Jair Bolsonaro tenta acuar o Congresso sempre que ataca o que chama de “velha política”. O texto que compartilhou na sexta-feira 17, em redes de Whatsapp, diz que sua dificuldade de governar é culpa dos parlamentares. Pois se o presidente quer dar a eles uma banana, o sentimento é recíproco.

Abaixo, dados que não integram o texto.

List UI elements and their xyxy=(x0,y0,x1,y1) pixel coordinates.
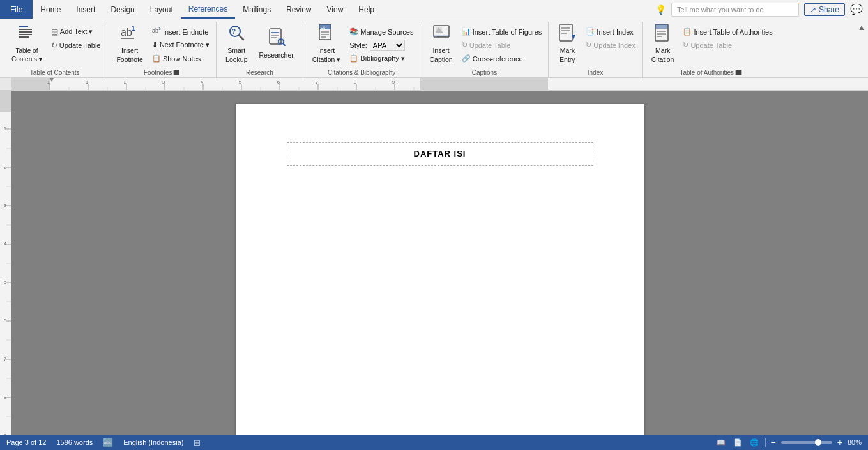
citations-group-label-text: Citations & Bibliography xyxy=(328,69,395,76)
ribbon-group-index: MarkEntry 📑 Insert Index ↻ Update Index … xyxy=(549,22,642,78)
mark-citation-label: MarkCitation xyxy=(651,47,674,64)
menu-bar: File Home Insert Design Layout Reference… xyxy=(0,0,868,19)
ribbon-group-captions: InsertCaption 📊 Insert Table of Figures … xyxy=(420,22,549,78)
svg-rect-42 xyxy=(420,78,548,90)
style-selector[interactable]: Style: APA MLA Chicago xyxy=(347,39,416,51)
insert-table-of-figures-button[interactable]: 📊 Insert Table of Figures xyxy=(459,26,545,38)
language[interactable]: English (Indonesia) xyxy=(123,438,183,446)
authorities-group-label-text: Table of Authorities xyxy=(680,69,734,76)
insert-footnote-button[interactable]: ab 1 InsertFootnote xyxy=(111,23,148,64)
tof-label: Insert Table of Figures xyxy=(473,28,542,36)
index-group-label-text: Index xyxy=(588,69,603,76)
share-button[interactable]: ↗ Share xyxy=(804,3,845,16)
researcher-button[interactable]: Researcher xyxy=(254,23,299,64)
style-select[interactable]: APA MLA Chicago xyxy=(370,40,405,51)
research-group-label: Research xyxy=(220,68,299,78)
macro-icon[interactable]: ⊞ xyxy=(194,438,201,447)
menu-insert[interactable]: Insert xyxy=(68,0,103,19)
print-view-icon[interactable]: 📄 xyxy=(732,437,743,448)
captions-small-buttons: 📊 Insert Table of Figures ↻ Update Table… xyxy=(459,26,545,65)
update-index-icon: ↻ xyxy=(586,41,591,49)
svg-rect-76 xyxy=(0,110,11,435)
toc-group-label: Table of Contents xyxy=(6,68,103,78)
menu-file[interactable]: File xyxy=(0,0,33,19)
menu-mailings[interactable]: Mailings xyxy=(235,0,278,19)
menu-layout[interactable]: Layout xyxy=(142,0,181,19)
insert-caption-button[interactable]: InsertCaption xyxy=(424,23,457,64)
read-view-icon[interactable]: 📖 xyxy=(715,437,727,448)
table-of-contents-button[interactable]: Table ofContents ▾ xyxy=(6,23,47,64)
smart-lookup-button[interactable]: ? SmartLookup xyxy=(220,23,252,64)
comment-icon[interactable]: 💬 xyxy=(850,3,863,15)
footnotes-expand-icon[interactable]: ⬛ xyxy=(173,70,179,75)
ruler-svg: 1 1 2 3 4 5 6 7 8 9 xyxy=(11,78,868,90)
search-box[interactable]: Tell me what you want to do xyxy=(671,3,799,17)
index-small-buttons: 📑 Insert Index ↻ Update Index xyxy=(583,26,637,51)
zoom-out-icon[interactable]: − xyxy=(771,437,776,447)
ruler-corner xyxy=(0,78,11,90)
page-info[interactable]: Page 3 of 12 xyxy=(6,438,46,446)
show-notes-label: Show Notes xyxy=(163,55,201,63)
mark-entry-icon xyxy=(558,23,577,45)
svg-rect-37 xyxy=(655,24,668,29)
captions-group-label-text: Captions xyxy=(472,69,497,76)
menu-help[interactable]: Help xyxy=(351,0,382,19)
update-table-icon: ↻ xyxy=(51,41,57,50)
svg-text:3: 3 xyxy=(162,79,165,85)
insert-index-button[interactable]: 📑 Insert Index xyxy=(583,26,637,38)
manage-sources-button[interactable]: 📚 Manage Sources xyxy=(347,26,416,38)
authorities-expand-icon[interactable]: ⬛ xyxy=(735,70,742,75)
next-footnote-button[interactable]: ⬇ Next Footnote ▾ xyxy=(149,39,212,51)
zoom-thumb xyxy=(815,439,821,446)
bibliography-button[interactable]: 📋 Bibliography ▾ xyxy=(347,52,416,65)
word-count[interactable]: 1596 words xyxy=(56,438,93,446)
update-table-label: Update Table xyxy=(59,42,101,49)
insert-index-icon: 📑 xyxy=(586,27,595,36)
track-changes-icon[interactable]: 🔤 xyxy=(103,438,113,447)
insert-citation-label: InsertCitation ▾ xyxy=(312,47,341,64)
vertical-ruler-svg: 1 2 3 4 5 6 7 8 9 xyxy=(0,91,11,435)
document-area[interactable]: DAFTAR ISI xyxy=(11,91,868,435)
update-table-button[interactable]: ↻ Update Table xyxy=(49,39,103,51)
menu-design[interactable]: Design xyxy=(103,0,142,19)
footnotes-group-label: Footnotes ⬛ xyxy=(111,68,212,78)
menu-review[interactable]: Review xyxy=(278,0,319,19)
mark-entry-button[interactable]: MarkEntry xyxy=(552,23,582,64)
menu-references[interactable]: References xyxy=(181,0,235,19)
svg-rect-77 xyxy=(0,110,11,112)
daftar-isi-box[interactable]: DAFTAR ISI xyxy=(287,142,593,166)
svg-rect-43 xyxy=(50,78,420,90)
zoom-slider[interactable] xyxy=(781,441,832,444)
insert-table-auth-label: Insert Table of Authorities xyxy=(694,28,772,36)
svg-text:8: 8 xyxy=(354,79,357,85)
svg-text:2: 2 xyxy=(4,164,7,170)
view-divider xyxy=(765,438,766,447)
svg-text:4: 4 xyxy=(4,241,7,247)
menu-view[interactable]: View xyxy=(319,0,351,19)
zoom-in-icon[interactable]: + xyxy=(837,437,842,447)
insert-citation-button[interactable]: cit InsertCitation ▾ xyxy=(307,23,346,64)
svg-text:?: ? xyxy=(232,28,236,35)
svg-text:ab: ab xyxy=(152,27,158,34)
ribbon-collapse[interactable]: ▲ xyxy=(858,22,865,77)
insert-footnote-label: InsertFootnote xyxy=(116,47,142,64)
menu-home[interactable]: Home xyxy=(33,0,68,19)
insert-table-auth-button[interactable]: 📋 Insert Table of Authorities xyxy=(680,26,775,38)
mark-citation-button[interactable]: MarkCitation xyxy=(646,23,680,64)
svg-text:1: 1 xyxy=(86,79,89,85)
document-page[interactable]: DAFTAR ISI xyxy=(236,104,644,435)
insert-endnote-button[interactable]: ab 1 Insert Endnote xyxy=(149,26,212,38)
update-table-cap-button: ↻ Update Table xyxy=(459,39,545,51)
show-notes-button[interactable]: 📋 Show Notes xyxy=(149,52,212,65)
svg-text:5: 5 xyxy=(4,279,7,285)
cross-reference-button[interactable]: 🔗 Cross-reference xyxy=(459,52,545,65)
lightbulb-icon: 💡 xyxy=(655,4,666,15)
zoom-level[interactable]: 80% xyxy=(848,438,862,446)
research-group-label-text: Research xyxy=(246,69,273,76)
add-text-button[interactable]: ▤ Add Text ▾ xyxy=(49,26,103,38)
web-view-icon[interactable]: 🌐 xyxy=(749,437,760,448)
footnotes-group-label-text: Footnotes xyxy=(144,69,172,76)
zoom-slider-area xyxy=(781,441,832,444)
bibliography-label: Bibliography ▾ xyxy=(360,54,405,63)
svg-text:ab: ab xyxy=(121,27,132,38)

Na Câmara, desenha-se um parlamentarismo informal, com o objetivo de tocar uma agenda de votações que até se parece com a do governo, mas sem dar bola para o presidente. No Senado, há conversas e negociações sobre a instituição formal do parlamentarismo como sistema de governo.
Tudo isso em meio à convocação por apoiadores do presidente de atos pró-Bolsonaro em 26 de maio. Convocações feitas pelas redes sociais da seguinte maneira: #OpovoVaiInvadirOCongresso e #Artigo142Já. O artigo 142 da Constituição fala sobre o papel das Forças Armadas.

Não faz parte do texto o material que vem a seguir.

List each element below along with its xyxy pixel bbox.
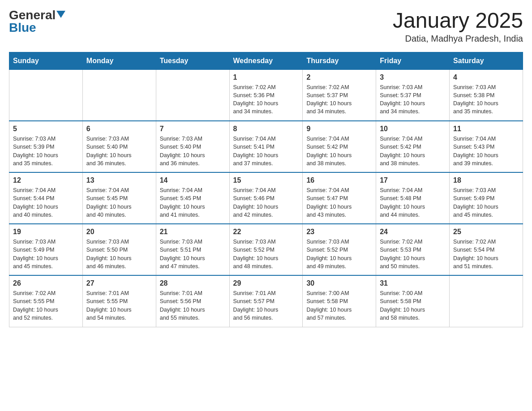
calendar-week-row: 1Sunrise: 7:02 AM Sunset: 5:36 PM Daylig… [9,69,523,121]
day-info: Sunrise: 7:03 AM Sunset: 5:38 PM Dayligh… [453,83,519,116]
day-of-week-header: Saturday [450,52,523,69]
day-number: 26 [13,279,79,287]
day-info: Sunrise: 7:01 AM Sunset: 5:56 PM Dayligh… [160,289,226,322]
day-info: Sunrise: 7:04 AM Sunset: 5:46 PM Dayligh… [233,186,299,219]
calendar-day-cell: 9Sunrise: 7:04 AM Sunset: 5:42 PM Daylig… [303,121,376,172]
day-number: 29 [233,279,299,287]
day-info: Sunrise: 7:00 AM Sunset: 5:58 PM Dayligh… [306,289,372,322]
day-info: Sunrise: 7:01 AM Sunset: 5:55 PM Dayligh… [86,289,152,322]
day-number: 5 [13,125,79,133]
day-info: Sunrise: 7:02 AM Sunset: 5:53 PM Dayligh… [380,238,446,270]
day-info: Sunrise: 7:03 AM Sunset: 5:50 PM Dayligh… [86,238,152,270]
day-info: Sunrise: 7:03 AM Sunset: 5:52 PM Dayligh… [233,238,299,270]
day-number: 22 [233,228,299,236]
day-number: 2 [306,73,372,81]
calendar-day-cell: 6Sunrise: 7:03 AM Sunset: 5:40 PM Daylig… [82,121,156,172]
calendar-week-row: 12Sunrise: 7:04 AM Sunset: 5:44 PM Dayli… [9,172,523,224]
calendar-day-cell: 15Sunrise: 7:04 AM Sunset: 5:46 PM Dayli… [229,172,303,224]
day-info: Sunrise: 7:04 AM Sunset: 5:45 PM Dayligh… [86,186,152,219]
day-info: Sunrise: 7:04 AM Sunset: 5:48 PM Dayligh… [380,186,446,219]
day-info: Sunrise: 7:03 AM Sunset: 5:40 PM Dayligh… [86,135,152,167]
logo-general-text: General [9,9,56,21]
day-number: 12 [13,176,79,184]
calendar-day-cell: 14Sunrise: 7:04 AM Sunset: 5:45 PM Dayli… [156,172,229,224]
day-info: Sunrise: 7:02 AM Sunset: 5:54 PM Dayligh… [453,238,519,270]
page-header: General Blue January 2025 Datia, Madhya … [9,9,523,44]
day-info: Sunrise: 7:04 AM Sunset: 5:42 PM Dayligh… [380,135,446,167]
calendar-day-cell: 7Sunrise: 7:03 AM Sunset: 5:40 PM Daylig… [156,121,229,172]
day-info: Sunrise: 7:04 AM Sunset: 5:43 PM Dayligh… [453,135,519,167]
calendar-day-cell: 28Sunrise: 7:01 AM Sunset: 5:56 PM Dayli… [156,275,229,327]
calendar-day-cell [82,69,156,121]
day-number: 21 [160,228,226,236]
calendar-day-cell: 31Sunrise: 7:00 AM Sunset: 5:58 PM Dayli… [376,275,450,327]
calendar-day-cell: 27Sunrise: 7:01 AM Sunset: 5:55 PM Dayli… [82,275,156,327]
day-number: 24 [380,228,446,236]
day-info: Sunrise: 7:02 AM Sunset: 5:55 PM Dayligh… [13,289,79,322]
calendar-location: Datia, Madhya Pradesh, India [393,34,523,44]
day-of-week-header: Sunday [9,52,83,69]
day-info: Sunrise: 7:04 AM Sunset: 5:41 PM Dayligh… [233,135,299,167]
calendar-week-row: 5Sunrise: 7:03 AM Sunset: 5:39 PM Daylig… [9,121,523,172]
day-number: 18 [453,176,519,184]
day-number: 11 [453,125,519,133]
calendar-week-row: 26Sunrise: 7:02 AM Sunset: 5:55 PM Dayli… [9,275,523,327]
day-of-week-header: Tuesday [156,52,229,69]
calendar-day-cell: 16Sunrise: 7:04 AM Sunset: 5:47 PM Dayli… [303,172,376,224]
day-info: Sunrise: 7:03 AM Sunset: 5:40 PM Dayligh… [160,135,226,167]
calendar-day-cell: 12Sunrise: 7:04 AM Sunset: 5:44 PM Dayli… [9,172,83,224]
calendar-day-cell: 13Sunrise: 7:04 AM Sunset: 5:45 PM Dayli… [82,172,156,224]
calendar-day-cell: 24Sunrise: 7:02 AM Sunset: 5:53 PM Dayli… [376,224,450,275]
calendar-day-cell: 20Sunrise: 7:03 AM Sunset: 5:50 PM Dayli… [82,224,156,275]
day-number: 6 [86,125,152,133]
day-of-week-header: Thursday [303,52,376,69]
logo-triangle-icon [56,11,65,18]
calendar-day-cell: 29Sunrise: 7:01 AM Sunset: 5:57 PM Dayli… [229,275,303,327]
day-number: 8 [233,125,299,133]
calendar-week-row: 19Sunrise: 7:03 AM Sunset: 5:49 PM Dayli… [9,224,523,275]
day-info: Sunrise: 7:04 AM Sunset: 5:42 PM Dayligh… [306,135,372,167]
day-number: 14 [160,176,226,184]
day-info: Sunrise: 7:04 AM Sunset: 5:45 PM Dayligh… [160,186,226,219]
calendar-day-cell: 10Sunrise: 7:04 AM Sunset: 5:42 PM Dayli… [376,121,450,172]
calendar-day-cell: 4Sunrise: 7:03 AM Sunset: 5:38 PM Daylig… [450,69,523,121]
calendar-title: January 2025 [393,9,523,33]
calendar-day-cell: 17Sunrise: 7:04 AM Sunset: 5:48 PM Dayli… [376,172,450,224]
calendar-day-cell: 18Sunrise: 7:03 AM Sunset: 5:49 PM Dayli… [450,172,523,224]
calendar-day-cell: 11Sunrise: 7:04 AM Sunset: 5:43 PM Dayli… [450,121,523,172]
calendar-day-cell [450,275,523,327]
day-of-week-header: Monday [82,52,156,69]
calendar-day-cell: 2Sunrise: 7:02 AM Sunset: 5:37 PM Daylig… [303,69,376,121]
calendar-day-cell: 19Sunrise: 7:03 AM Sunset: 5:49 PM Dayli… [9,224,83,275]
day-info: Sunrise: 7:02 AM Sunset: 5:37 PM Dayligh… [306,83,372,116]
title-block: January 2025 Datia, Madhya Pradesh, Indi… [393,9,523,44]
logo-blue-text: Blue [9,21,36,34]
day-number: 4 [453,73,519,81]
day-number: 17 [380,176,446,184]
day-number: 20 [86,228,152,236]
calendar-day-cell [156,69,229,121]
day-number: 16 [306,176,372,184]
day-info: Sunrise: 7:04 AM Sunset: 5:47 PM Dayligh… [306,186,372,219]
day-number: 10 [380,125,446,133]
calendar-day-cell: 21Sunrise: 7:03 AM Sunset: 5:51 PM Dayli… [156,224,229,275]
calendar-day-cell: 1Sunrise: 7:02 AM Sunset: 5:36 PM Daylig… [229,69,303,121]
calendar-day-cell: 22Sunrise: 7:03 AM Sunset: 5:52 PM Dayli… [229,224,303,275]
day-info: Sunrise: 7:03 AM Sunset: 5:49 PM Dayligh… [13,238,79,270]
day-number: 9 [306,125,372,133]
day-number: 19 [13,228,79,236]
day-of-week-header: Wednesday [229,52,303,69]
day-info: Sunrise: 7:03 AM Sunset: 5:37 PM Dayligh… [380,83,446,116]
calendar-day-cell: 26Sunrise: 7:02 AM Sunset: 5:55 PM Dayli… [9,275,83,327]
day-info: Sunrise: 7:03 AM Sunset: 5:51 PM Dayligh… [160,238,226,270]
day-info: Sunrise: 7:00 AM Sunset: 5:58 PM Dayligh… [380,289,446,322]
calendar-day-cell: 25Sunrise: 7:02 AM Sunset: 5:54 PM Dayli… [450,224,523,275]
calendar-day-cell: 23Sunrise: 7:03 AM Sunset: 5:52 PM Dayli… [303,224,376,275]
day-number: 28 [160,279,226,287]
day-number: 27 [86,279,152,287]
day-number: 3 [380,73,446,81]
day-info: Sunrise: 7:03 AM Sunset: 5:52 PM Dayligh… [306,238,372,270]
day-info: Sunrise: 7:04 AM Sunset: 5:44 PM Dayligh… [13,186,79,219]
day-info: Sunrise: 7:03 AM Sunset: 5:49 PM Dayligh… [453,186,519,219]
calendar-day-cell [9,69,83,121]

Fã antigo do parlamentarismo, o senador José Serra (PSDB-SP) colhe assinaturas de colegas para propor uma mudança na Constituição. No seu plano, o sistema seria adotado oito anos após o povo aprová-lo. O referendo popular ocorreria na eleição municipal de 2020 ou na presidencial de 2022.
Ao buscar apoios, assessores de Serra foram perguntados se o tucano toparia um acordo para não mexer na exigência de referendo e de carência de oito anos. Sem o compromisso, o debate do parlamentarismo enfraqueceria Bolsonaro ainda mais, ao oferecer um caminho para tirá-lo do poder.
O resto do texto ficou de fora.